In 2009, he and Steel Dynamics Inc. founder Keith Busse – surely Packnett's rival as Rolland's heir apparent — laid the foundation for what became the Vision 2020 community planning initiative that drew more than 1,000 people to its initial event in 2010 and is now working to make northeast Indiana a “top global competitor” by developing, attracting and retaining talent.
Also in 2010, when it became apparent that traffic generated by Parkview's new Dupont Road campus would render existing roads inadequate, Parkview did something Packnett believes was unprecedented: It paid about $10 million of the cost of a new Interstate interchange and $4 million for improvements to nearby Diebold Road.
And when government leaders wanted to improve the effectives of local job-creation efforts, they put Packnett in charge of a review he said will soon recommend the consolidation of the Chamber of Commerce, the Economic Development Alliance and the Downtown Improvement District.
Packnett's consensus-building leadership rebukes both the top-down style he saw in the oil business and the elitism he experienced while working his first job as a housekeeper in a hospital. “A guy in a suit gave me that look, didn't even acknowledge my existence. I try to remember what it feels like to be a 'non-person.'
“There needs to be a CEO, but I'm chief among equals,” he said.
Perhaps fittingly, his commitment to the community is paying unexpected dividends. Parkview had already intended to maintain a strong presence at its old Randallia Drive campus, but the fact that its new hospital is already bursting at the seams means Parkview may have to keep even more activity on Randallia than it thought – at least until the new hospital can be expanded.
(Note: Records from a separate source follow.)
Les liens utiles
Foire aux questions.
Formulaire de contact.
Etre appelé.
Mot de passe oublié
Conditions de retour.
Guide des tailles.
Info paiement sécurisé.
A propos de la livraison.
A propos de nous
And that doesn't include the $6 million or so the not-for-profit Parkview donated to the community last year, Packnett said. In addition to its regional campus, Parkview Health also operates four regional hospitals and the original hospital, employing about 8,350 people.
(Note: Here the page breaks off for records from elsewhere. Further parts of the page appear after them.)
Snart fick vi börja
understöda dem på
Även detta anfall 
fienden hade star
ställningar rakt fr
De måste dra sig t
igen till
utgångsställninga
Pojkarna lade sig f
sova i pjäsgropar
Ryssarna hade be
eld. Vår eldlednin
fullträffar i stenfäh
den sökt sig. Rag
“In my experience, the corporate community drives every community in partnership with elected officials,” Packnett said. “I'm sure some would say I have too much (clout), but I try to be collaborative. I love diversity.”
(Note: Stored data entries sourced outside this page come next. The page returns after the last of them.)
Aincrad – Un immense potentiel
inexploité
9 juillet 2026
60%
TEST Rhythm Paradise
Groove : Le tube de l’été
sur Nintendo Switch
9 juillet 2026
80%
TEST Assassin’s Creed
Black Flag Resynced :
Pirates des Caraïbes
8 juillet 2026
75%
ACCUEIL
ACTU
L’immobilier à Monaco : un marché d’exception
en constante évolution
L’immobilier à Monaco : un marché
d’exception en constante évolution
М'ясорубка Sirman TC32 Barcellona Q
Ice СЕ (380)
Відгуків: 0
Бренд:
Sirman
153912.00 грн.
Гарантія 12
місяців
He has also come to love Fort Wayne, which he is pleased to say has changed dramatically in seven years, perhaps with even better days ahead thanks to millions of dollars in Legacy and Capital Improvements funds that could help develop the rivers and fund other projects. Packnett plans to make Fort Wayne his long-term home – as reflected in his two children's decision to move into the new apartments at Harrison Square.
“I can't imagine wanting to live anyplace else,” he said. Packnett's on the Capital Improvement Board, too.
That's good news to Mayor Tom Henry, who at one point was worried who would replace Rolland – then was worried Packnett might not stay.
“He's a top-shelf guy, no head games. One thing (Packnett) always told me was, 'I won't join a board then just sit there,' ” said Henry, who numbers Packnett among his advisers.
As Packnett and Rolland acknowledge, a person's individual talents are enhanced by corporate wealth. And with annual personal benefits of more than $1 million and corporate revenues exceeding $1 billion, Packnett has plenty of that. But wealth alone does not make Packnett the leader he is, nor does it appear to motivate his civic commitment.
Happily, other leaders have begun to emerge. In addition to Busse, Packnett and Rolland — whose former company moved its headquarters to Philadelphia after he retired — mentioned home-grown Sweetwater Sounds' Chuck Surack and Fort Wayne Metals Research products' Scott Glaze. But there is always room and need for more, even if you don't make a million bucks or run a huge company.
Packnett, once a "nonperson," has shown the way.